Hyaluronan (HA) interacting proteins RHAMM and hyaluronidase impact prostate cancer cell behavior and invadopodia formation in 3D HA-based hydrogels

• Published in: PloS one Vol. 7; no. 11; p. e50075
• Main Authors: Gurski, Lisa A, Xu, Xian, Labrada, Lyana N, Nguyen, Ngoc T, Xiao, Longxi, van Golen, Kenneth L, Jia, Xinqiao, Farach-Carson, Mary C
• Format: Journal Article
• Language: English
• Published: United States Public Library of Science 16.11.2012; Public Library of Science (PLoS)
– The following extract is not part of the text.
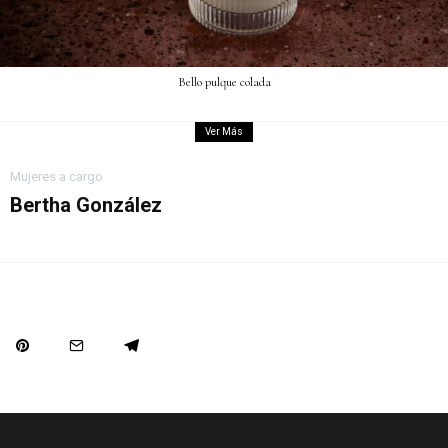
Bello pulque colada
Ver Más
Mujeres a cargo
Bertha González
• Subjects: Acids; B cells; Biocompatibility; Bioengineering; Biological activity; Biology; Biotinylation; Blotting, Western; Bone marrow; Cancer; Cancer metastasis; CD44 antigen; Cell adhesion & migration; Cell culture; Cell growth; Cell Migration Assays - instrumentation; Cell Migration Assays - methods; Cell Surface Extensions - physiology; Clusters; Connective tissues; Crosslinking; Dissection; Extracellular Matrix Proteins - genetics; Extracellular Matrix Proteins - metabolism; Gene Knockdown Techniques; Growth factors; Humans; Hyaluronan Receptors - genetics; Hyaluronan Receptors - metabolism; Hyaluronic acid; Hyaluronic Acid - metabolism; Hyaluronoglucosaminidase - metabolism; Hydrogels; Hydrogels - metabolism; Invasiveness; Kinases; Male; Materials Science; Medical prognosis; Medical research; Medicine; Metastases; Metastasis; Molecular weight; Motility; Neoplasm Invasiveness - physiopathology; Prostate cancer; Prostatic Neoplasms - metabolism; Prostatic Neoplasms - physiopathology; Proteins; Rheology; Tissues; Trypan Blue; Tumor Cells, Cultured; Delaware; United States > US
• ISSN: 1932-6203; 1932-6203
• DOI: 10.1371/journal.pone.0050075

To study the individual functions of hyaluronan interacting proteins in prostate cancer (PCa) motility through connective tissues, we developed a novel three-dimensional (3D) hyaluronic acid (HA) hydrogel assay that provides a flexible, quantifiable, and physiologically relevant alternative to current methods. Invasion in this system reflects the prevalence of HA in connective tissues and its role in the promotion of cancer cell motility and tissue invasion, making the system ideal to study invasion through bone marrow or other HA-rich connective tissues. The bio-compatible cross-linking process we used allows for direct encapsulation of cancer cells within the gel where they adopt a distinct, cluster-like morphology. Metastatic PCa cells in these hydrogels develop fingerlike structures, "invadopodia", consistent with their invasive properties. The number of invadopodia, as well as cluster size, shape, and convergence, can provide a quantifiable measure of invasive potential. Among candidate hyaluronan interacting proteins that could be responsible for the behavior we observed, we found that culture in the HA hydrogel triggers invasive PCa cells to differentially express and localize receptor for hyaluronan mediated motility (RHAMM)/CD168 which, in the absence of CD44, appears to contribute to PCa motility and invasion by interacting with the HA hydrogel components. PCa cell invasion through the HA hydrogel also was found to depend on the activity of hyaluronidases. Studies shown here reveal that while hyaluronidase activity is necessary for invadopodia and inter-connecting cluster formation, activity alone is not sufficient for acquisition of invasiveness to occur. We therefore suggest that development of invasive behavior in 3D HA-based systems requires development of additional cellular features, such as activation of motility associated pathways that regulate formation of invadopodia. Thus, we report development of a 3D system amenable to dissection of biological processes associated with cancer cell motility through HA-rich connective tissues.